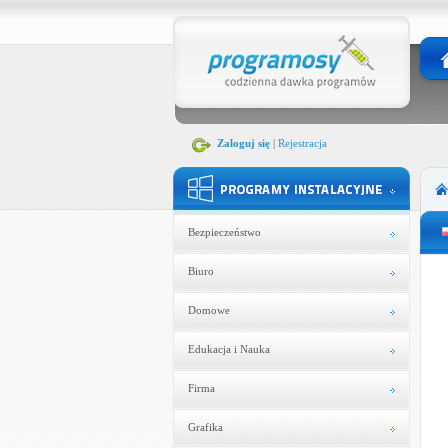
Zaloguj się
|
Rejestracja
Bezpieczeństwo
Biuro
Domowe
Edukacja i Nauka
Firma
Grafika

- ACTIVITY:
Write all the entries again word for word, minus the pictures.

- WRITTEN SOLUTION:
Zaloguj się
|
Rejestracja
Bezpieczeństwo
Biuro
Domowe
Edukacja i Nauka
Firma
Grafika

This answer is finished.